Spatial_searching

Classes

class  Gudhi::spatial_searching::Kd_tree_search< Search_traits, Point_range >
 Spatial tree data structure to perform (approximate) nearest and furthest neighbor search. More...
 

Detailed Description

Author
Clément Jamin

Introduction

This Gudhi component is a wrapper around CGAL dD spatial searching algorithms. It provides a simplified API to perform (approximate) neighbor searches.
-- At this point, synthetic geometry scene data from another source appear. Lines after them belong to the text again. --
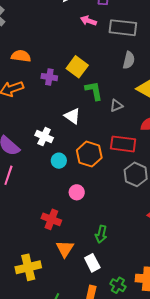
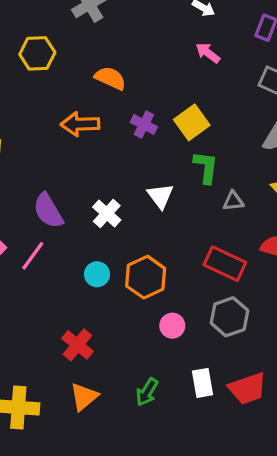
pink arrow: (88, 21) -> (208, 53), moved
orange hexagon: (89, 154) -> (146, 277), moved
cyan circle: (59, 161) -> (97, 274), moved
pink circle: (77, 192) -> (172, 326), moved
white rectangle: (92, 263) -> (202, 383), moved

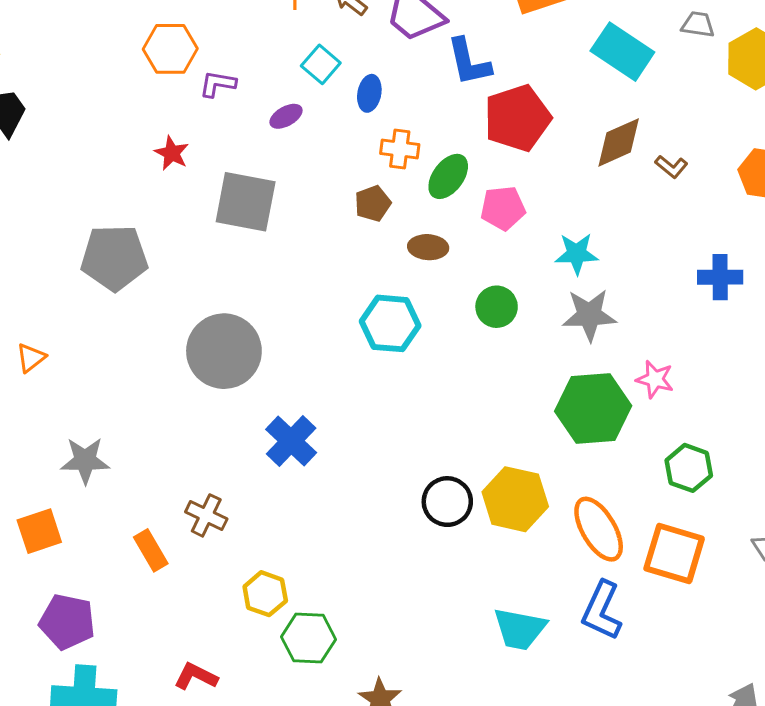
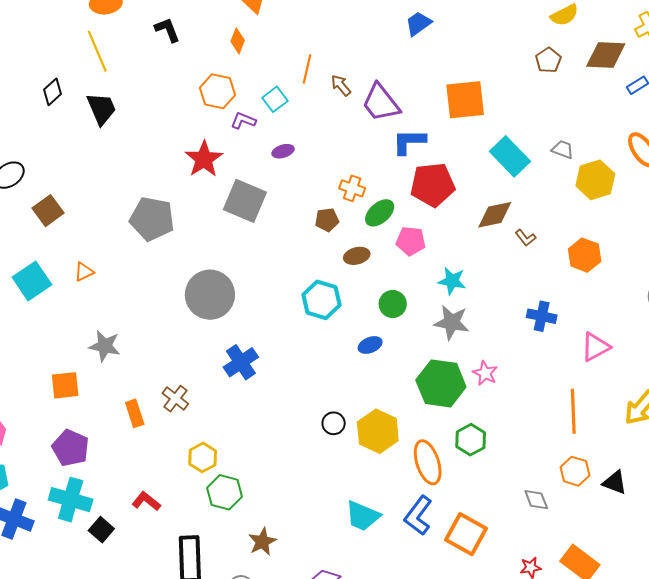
blue L-shape: (469, 62) -> (409, 142), turned 90
cyan square: (321, 64) -> (275, 99), moved
blue ellipse: (369, 93) -> (370, 345), moved, turned 45
red star: (172, 153) -> (204, 159), size x1.6
brown ellipse: (428, 247) -> (357, 256), turned -30
green hexagon: (689, 468) -> (471, 440), moved
black circle: (447, 502) -> (334, 423), size x0.7
orange square: (674, 553) -> (466, 534), moved

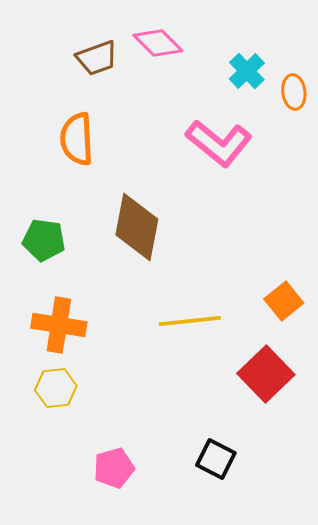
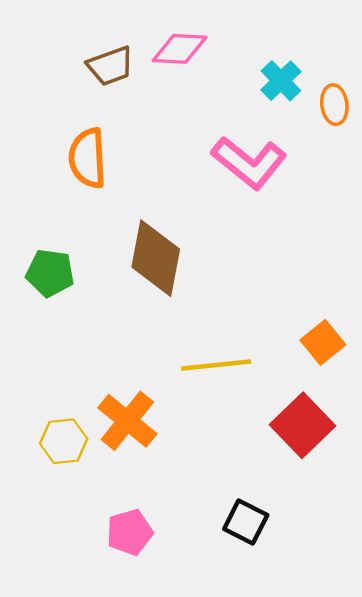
pink diamond: (158, 43) -> (180, 49), turned -42
orange cross: (59, 325) -> (127, 421), moved, turned 30

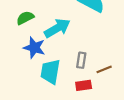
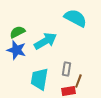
blue star: (34, 48) -> (16, 50), moved
brown line: (104, 69) -> (78, 81), moved, turned -48

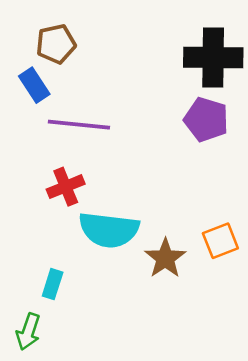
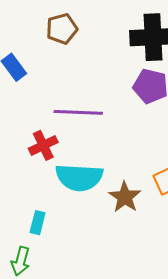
brown pentagon: (56, 44) -> (62, 29), moved
purple line: (79, 125) -> (78, 112), moved

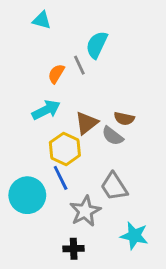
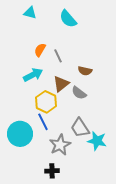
cyan semicircle: (97, 45) -> (68, 19), moved, turned -66
gray line: (79, 65) -> (58, 56), moved
brown semicircle: (124, 119) -> (85, 71), moved
cyan star: (134, 236) -> (97, 141), moved

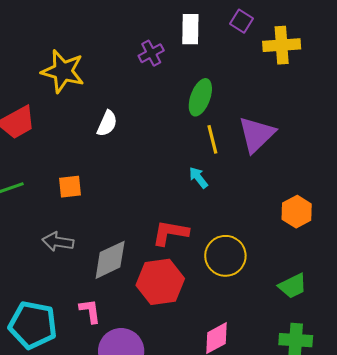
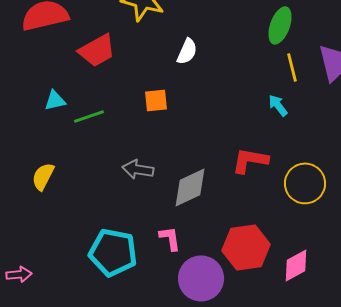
orange square: (70, 187) -> (156, 100), moved
red hexagon: (160, 282) -> (246, 247), moved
Contrary to CGAL default behavior, the tree does not store the points themselves, but stores indices.

For more details about the data structure or the algorithms, or for more advanced usages, reading CGAL documentation is highly recommended.

Example

This example generates 500 random points, then performs all-near-neighbors searches, and queries for nearest and furthest neighbors using different methods.
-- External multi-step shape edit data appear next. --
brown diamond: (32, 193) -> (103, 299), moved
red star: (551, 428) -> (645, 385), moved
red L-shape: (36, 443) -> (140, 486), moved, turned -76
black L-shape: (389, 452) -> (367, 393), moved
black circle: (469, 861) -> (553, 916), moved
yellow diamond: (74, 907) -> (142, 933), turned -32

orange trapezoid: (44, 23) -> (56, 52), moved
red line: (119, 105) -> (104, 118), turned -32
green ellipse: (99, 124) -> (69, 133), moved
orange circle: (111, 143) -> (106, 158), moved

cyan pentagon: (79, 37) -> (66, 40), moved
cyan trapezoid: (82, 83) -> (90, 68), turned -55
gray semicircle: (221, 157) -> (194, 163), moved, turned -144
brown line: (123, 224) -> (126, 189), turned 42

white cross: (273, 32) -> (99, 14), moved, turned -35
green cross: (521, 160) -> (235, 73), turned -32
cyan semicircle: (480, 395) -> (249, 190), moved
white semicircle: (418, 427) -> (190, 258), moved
#include <gudhi/Kd_tree_search.h>
#include <CGAL/Epick_d.h>
#include <CGAL/Random.h>
#include <vector>
namespace gss = Gudhi::spatial_searching;
int main(void) {
typedef CGAL::Epick_d<CGAL::Dimension_tag<4> > K;
typedef typename K::Point_d Point;
typedef std::vector<Point> Points;
typedef gss::Kd_tree_search<K, Points> Points_ds;
CGAL::Random rd;
Points points;
for (int i = 0; i < 500; ++i)
points.push_back(Point(rd.get_double(-1., 1), rd.get_double(-1., 1), rd.get_double(-1., 1), rd.get_double(-1., 1)));
Points_ds points_ds(points);
// 10-nearest neighbor query
std::clog << "10 nearest neighbors from points[20]:\n";
auto knn_range = points_ds.k_nearest_neighbors(points[20], 10, true);
for (auto const nghb : knn_range)
std::clog << nghb.first << " (sq. dist. = " << nghb.second << ")\n";
// Incremental nearest neighbor query
std::clog << "Incremental nearest neighbors:\n";
auto inn_range = points_ds.incremental_nearest_neighbors(points[45]);
// Get the neighbors in distance order until we hit the first point
for (auto ins_iterator = inn_range.begin(); ins_iterator->first != 0; ++ins_iterator)
std::clog << ins_iterator->first << " (sq. dist. = " << ins_iterator->second << ")\n";
// 10-furthest neighbor query
std::clog << "10 furthest neighbors from points[20]:\n";
auto kfn_range = points_ds.k_furthest_neighbors(points[20], 10, true);
for (auto const nghb : kfn_range)
std::clog << nghb.first << " (sq. dist. = " << nghb.second << ")\n";
// Incremental furthest neighbor query
std::clog << "Incremental furthest neighbors:\n";
auto ifn_range = points_ds.incremental_furthest_neighbors(points[45]);
// Get the neighbors in distance reverse order until we hit the first point
for (auto ifs_iterator = ifn_range.begin(); ifs_iterator->first != 0; ++ifs_iterator)
std::clog << ifs_iterator->first << " (sq. dist. = " << ifs_iterator->second << ")\n";
// All-near-neighbors search
std::clog << "All-near-neighbors search:\n";
std::vector<std::size_t> rs_result;
points_ds.all_near_neighbors(points[45], 0.5, std::back_inserter(rs_result));
K k;
for (auto const& p_idx : rs_result)
std::clog << p_idx << " (sq. dist. = " << k.squared_distance_d_object()(points[p_idx], points[45]) << ")\n";
return 0;
}